In Dr. Pali’s particular hospital, about 10 percent of people who come in test positive for COVID-19. The seasoned Emergency Room physician points out that means 90 percent of people brave enough to come to the hospital during this crisis are suffering from something other than coronavirus.
“Some people are giving up on auscultation because it won’t add to the diagnosis of COVID-19. But it would add to the diagnosis of everything else!”
He recalled a 14-year-old girl who came in with symptoms of the virus. Listening to the patient with the CORE, he heard bronchial breath sounds.
“They sound like Darth Vader—heavy, muffled breaths. And when you ask the patient to say ‘E’ it comes out as an ‘A.’ It’s called egophony, which means the soundwave changes because it’s conducting through solid water.”
Normally, Dr. Pali would have gotten her a portable chest X-ray. This early in the crisis, however, he had to do without.
“I couldn’t do it because in the middle of the night if you had a PUI, a Patient Under Investigation, they have to wash that machine and it takes one hour to clean. And that patient had to be set up in a negative pressure room to do the X-ray.”
Instead, Dr. Pali relied on his hunch that the girl had lower pneumonia. He started her on antibiotics and sent her home. As a precaution, he also ordered a COVID test, which came back negative. Later, his diagnosis was confirmed when the girl was able to get that X-ray. The patient could have gone untreated if she was interviewed over the phone or examined with a disposable stethoscope.
“You can’t hear bronchial breath sounds any other way,” Dr. Pali explained. “You have to put the stethoscope up and listen. Our job is to treat the patient but also to keep ourselves safe. And the Eko does both.”
Hospitals and clinics across the country are reporting an eerie emptiness, even as coronavirus cases continue to climb. Not only are COVID-19 suspects being directed into special units, but fear is keeping people suffering from other things at home.
“Now we’re getting people coming in with things like severe anxiety or depression. We have people who are finally scared about their health enough that they overcome their fear of coming to the hospital to see us. Then we have people coming with lights and sirens, crashing and burning. You have no time to do anything for them.”

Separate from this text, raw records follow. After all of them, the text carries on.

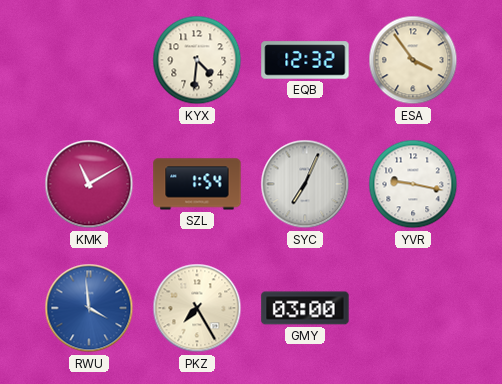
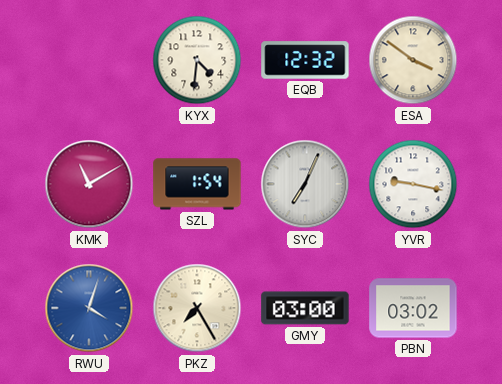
ESA: 3:54 -> 3:51
RWU: 3:59 -> 4:03
PBN: none -> 03:02
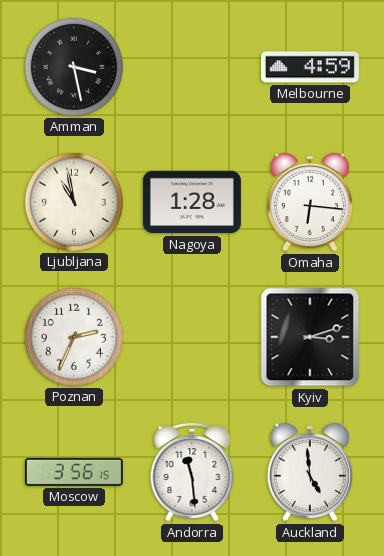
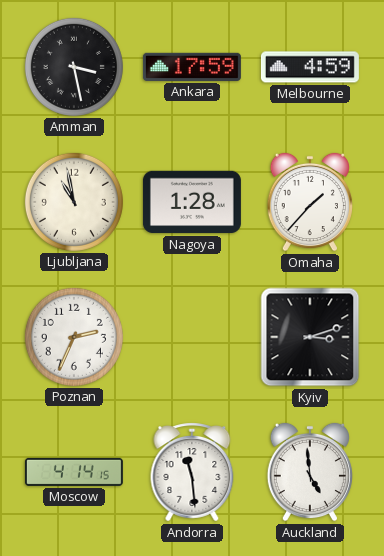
Ankara: none -> 17:59
Omaha: 6:16 -> 1:37
Moscow: 3:56 -> 4:14
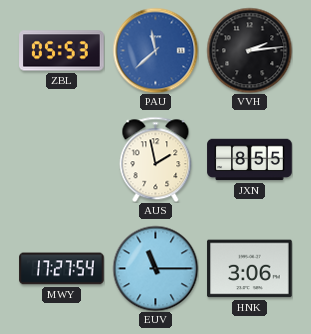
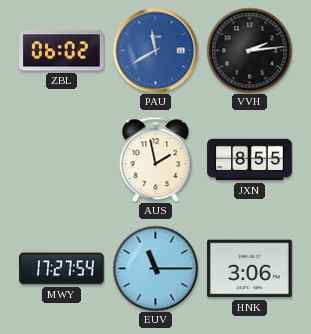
ZBL: 05:53 -> 06:02
PAU: 11:38 -> 11:40
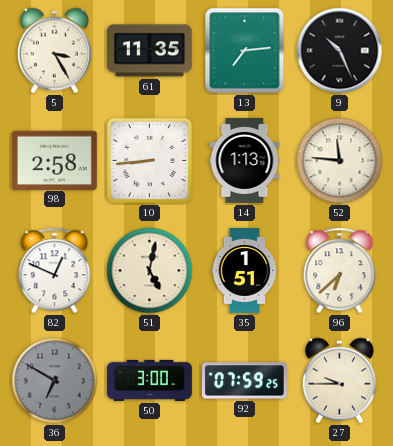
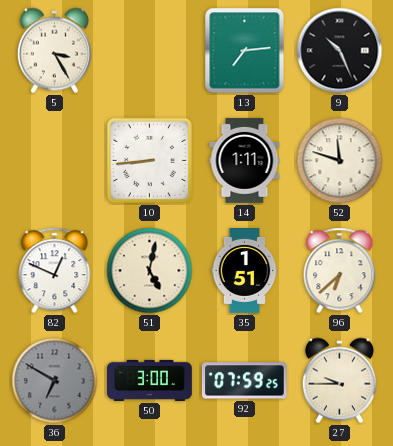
61: 11:35 -> none
98: 2:58 -> none
14: 1:13 -> 1:11
52: 11:46 -> 11:48
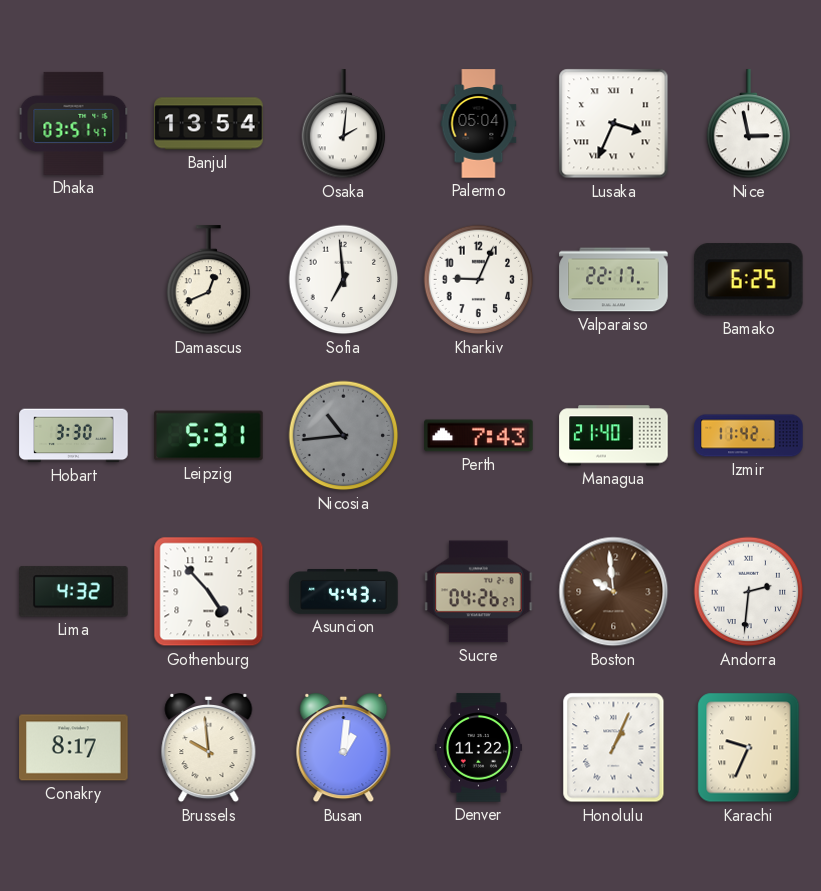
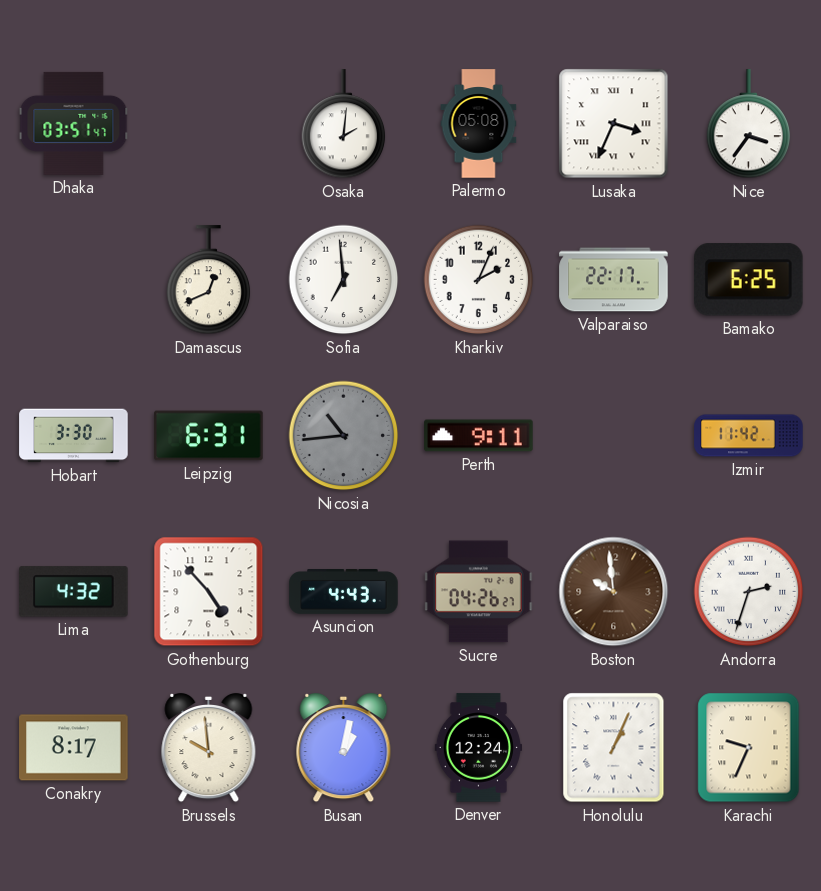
Banjul: 13:54 -> none
Palermo: 05:04 -> 05:08
Nice: 2:58 -> 3:36
Kharkiv: 9:04 -> 2:04
Leipzig: 5:31 -> 6:31
Perth: 7:43 -> 9:11
Managua: 21:40 -> none
Andorra: 2:31 -> 2:33
Busan: 1:01 -> 1:02
Denver: 11:22 -> 12:24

The reality is hard to deal with professionally and emotionally. It’s part of why Dr. Pali has this reassurance for both the public, and colleagues who might not be as far along in their adaptation to the crisis:
“If there is any profession right now that can deal with this and adapt quickly, it’s emergency medicine. I’ve seen my colleagues come up with diagnoses and plans and protocols that work, so quickly. We were the first in line to see these people and we were ready to go in January.”
As a self-described “technology geek,” Dr. Pali says he will continue to find new ways to improve his practice, now, and after the crisis has ended.

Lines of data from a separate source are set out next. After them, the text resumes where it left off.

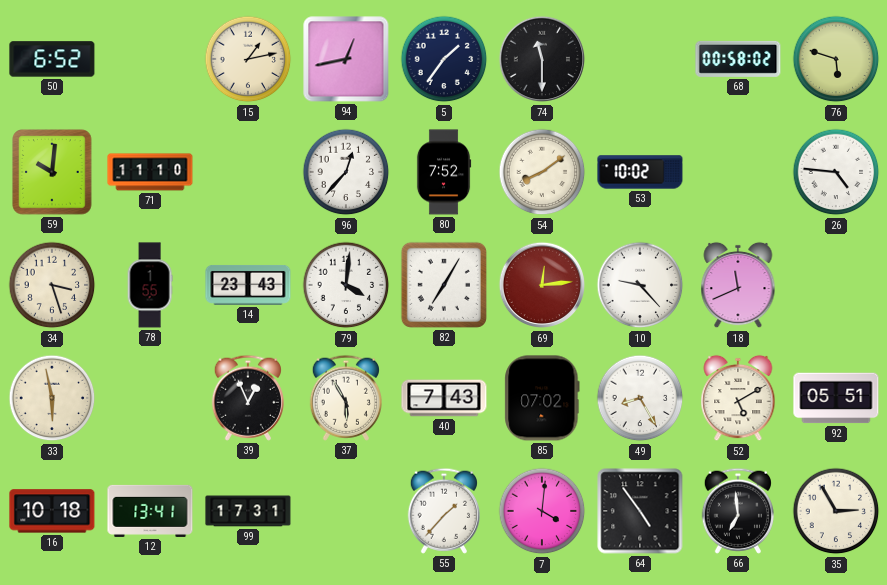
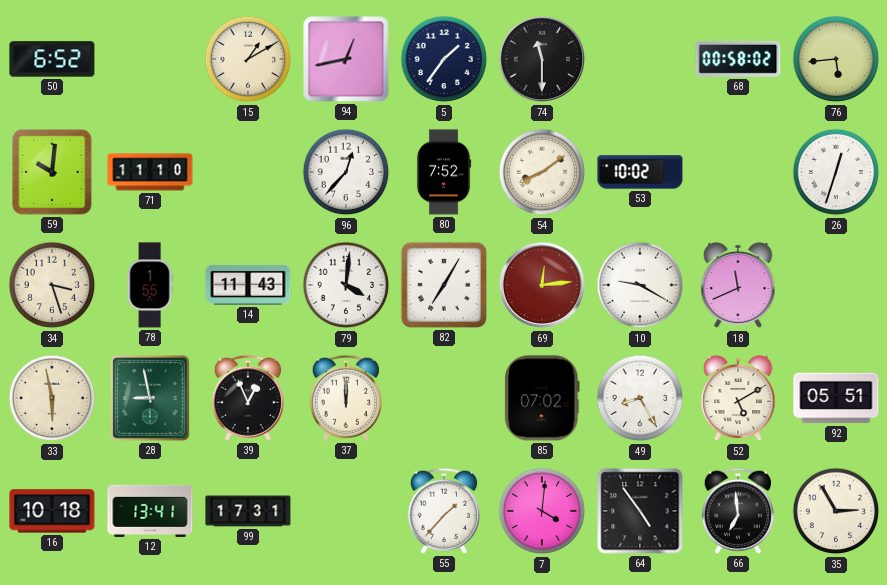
15: 1:13 -> 1:10
76: 5:48 -> 5:44
26: 4:46 -> 12:33
14: 23:43 -> 11:43
10: 9:23 -> 9:20
28: none -> 8:58
37: 5:55 -> 12:00
40: 7:43 -> none
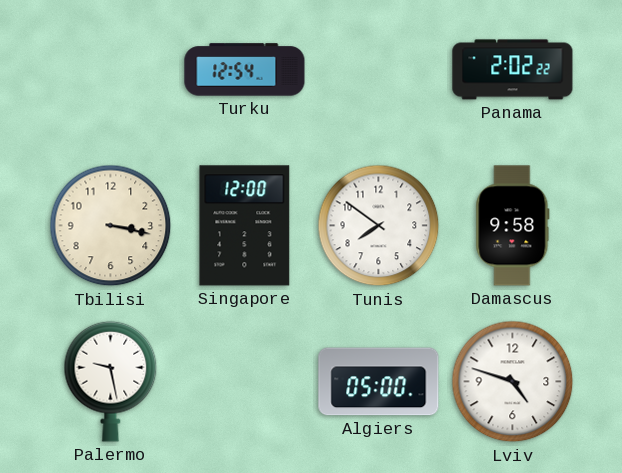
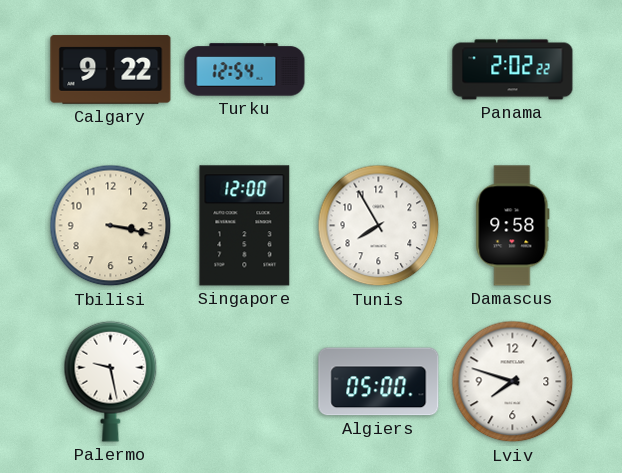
Calgary: none -> 9:22
Tunis: 7:51 -> 7:55
Lviv: 4:48 -> 7:48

“I will definitely use the CORE after this because it’s so small. I don’t have to carry a stethoscope around my neck. It’s a running joke that if you keep a stethoscope around your neck you’re going to lynch yourself at some point during your shift. The Eko paid for itself on the first day.”

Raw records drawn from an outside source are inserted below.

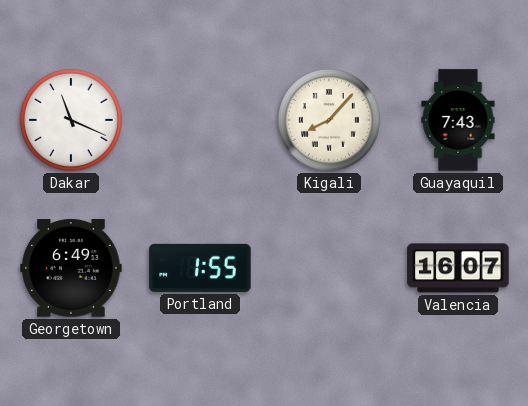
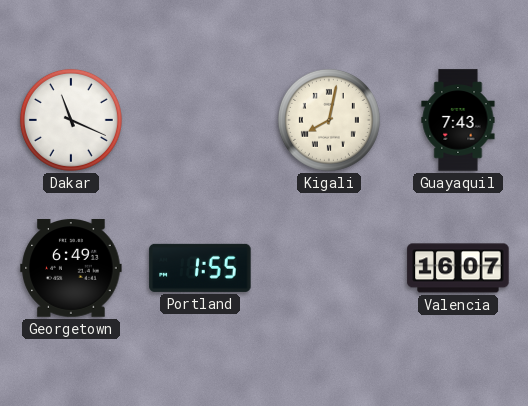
Kigali: 8:07 -> 8:02
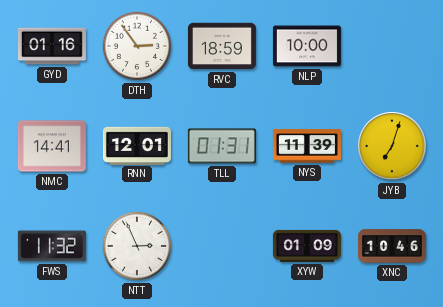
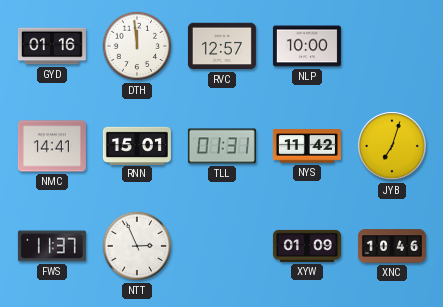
DTH: 2:54 -> 11:59
RVC: 18:59 -> 12:57
RNN: 12:01 -> 15:01
NYS: 11:39 -> 11:42
FWS: 11:32 -> 11:37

During these uncertain times, it’s hard to look past the crisis, to a future that doesn’t involve case counts, death tolls, and test kit supply chains. But it’s a thought experiment Dr. Pali has experience with. He knows his actions today will weigh on his conscience tomorrow.
“After this is all done I’ll look back and think wow, that was a terrible time. But did I do everything I could to care for my patients? I can say yes.”